:: Exercise data ::

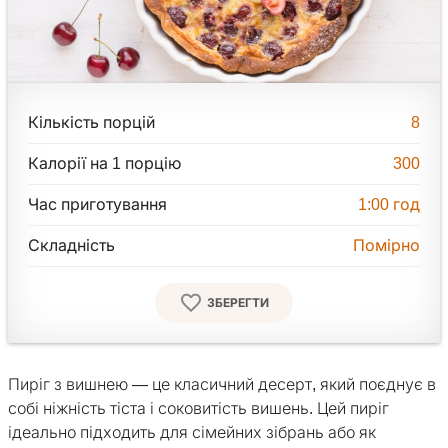
Кількість порцій
8
Калорії на 1 порцію
300
Час приготування
1:00
год
Складність
Помірно
ЗБЕРЕГТИ
Пиріг з вишнею — це класичний десерт, який поєднує в
собі ніжність тіста і соковитість вишень. Цей пиріг
ідеально підходить для сімейних зібрань або як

:: Required action ::
Please transcribe word for word the lines from the line with "Час приготування" to the end of the material, both ends included.

:: Answer to this task ::
Час приготування
1:00
год
Складність
Помірно
ЗБЕРЕГТИ
Пиріг з вишнею — це класичний десерт, який поєднує в
собі ніжність тіста і соковитість вишень. Цей пиріг
ідеально підходить для сімейних зібрань або як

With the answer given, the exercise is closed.